The loneliness mentioned in the last email definitely stems some from the above, but also that the job, although an exercise in balance for our guests, is full of extremes. It is amazing. I have drank more here than in Ukraine. I am always exercising or quit completely for weeks at a time. I am all work, or all play. The extremes begin to affect your emotions too. The day after I wrote that last email, I wrote this, "today to my great surprise, I found a lake on my bike ride, with sailboats!! I also saw a shepherd amongst his sheep." I intended to turn it into a email about some of the amazing bike rides I had done that week. One I biked up to a high hill that looked out over the entire Arno valley - a beautiful expanse- and I sat there picking figs from the tree above me, next to a chapel built in the middle ages and watching the sun get ready to set. So even my thoughts had become quite extreme in nature. When I would finish a trip and get a piece of personal mail at the warehouse or a email with news from one of you, I would get these strange bittersweet pang in my heart.
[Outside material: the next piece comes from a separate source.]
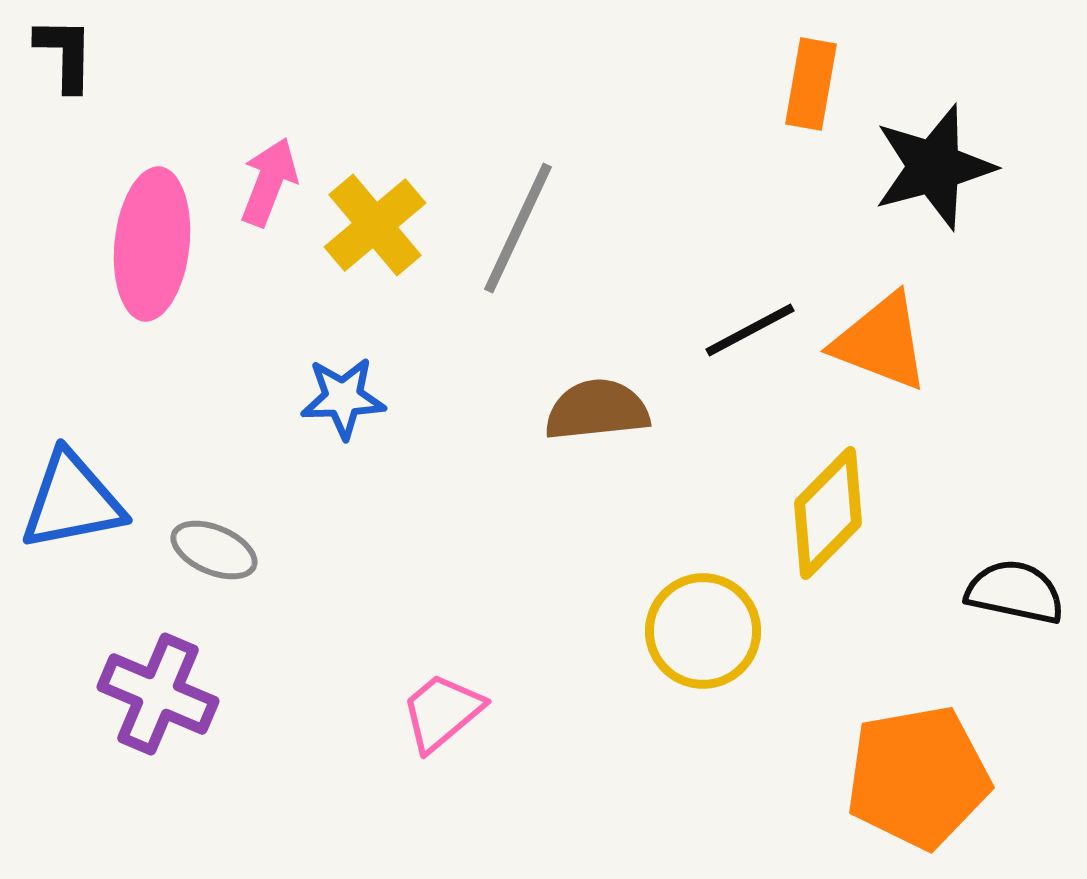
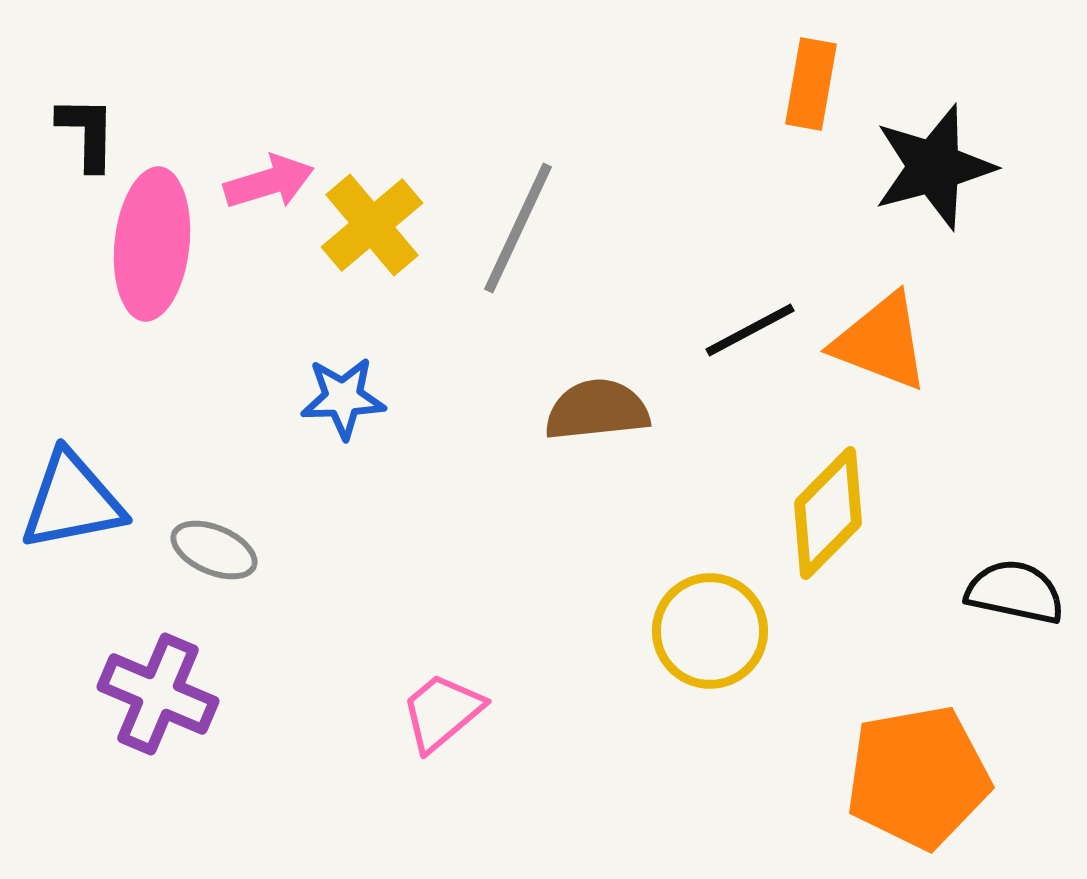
black L-shape: moved 22 px right, 79 px down
pink arrow: rotated 52 degrees clockwise
yellow cross: moved 3 px left
yellow circle: moved 7 px right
I am not sure of the moral of my story. I have enjoyed this summer. It has gone amazingly fast. I met quite a few amazing people; I think I will keep track of a few of them. I miss you all. I don't feel done with this work, but I don't feel ready to come back. Which brings me to my news. I leave here tomorrow for Riga, Latvia, where I will spend three days with 2 friends from Ukraine. Then we will all fly to Odessa together, train to close to where I lived before, and I will be volunteering at an orphanage there until the end of the school year. I will be coming to Florida for Thanksgiving and staying through Christmas, with a short trip up to DC, so I hope that I can meet up with any and all of you. And should you want to send a small gift to a small boy in Ukraine for Christmas, I can let you know how to make that happen.
I love you all.
PS. I found a Ukrainian (from the same town I lived in, Drohobych!) living in San Giovanni Valdarno (the small, less than famous town where I am living in Tuscany). I heard her speaking on the phone in Ukrainian and when she got off at my stop, I asked her where she was from in Ukrainian and she first aswered me, "Ukraine."
4 Comments:
It seems the journey through life is an almost endless balancing act and the balance point is always moving. If you invest a lot of time getting to know people very well and they move on; you then feel sad. On the other hand, if you don't invest enough time to get to know them much at all; you can miss some really cool stuff. Such irony.
I can relate with my military training and deployments...my best to you on your next journey. PC Sullivan
Whoops, I missed it. Happy belated!
john, i wrote you an email before i read this...i feel i need to tell you how truely grateful i am for having met you, lived with you, and worked with you. i'm not sure my experience would have been the same had I not had the chance to know you. as i said to you when we left the leaderhosen - it was an absolute pleasure.
love Lynn. (ps. i also miss your wonderful food).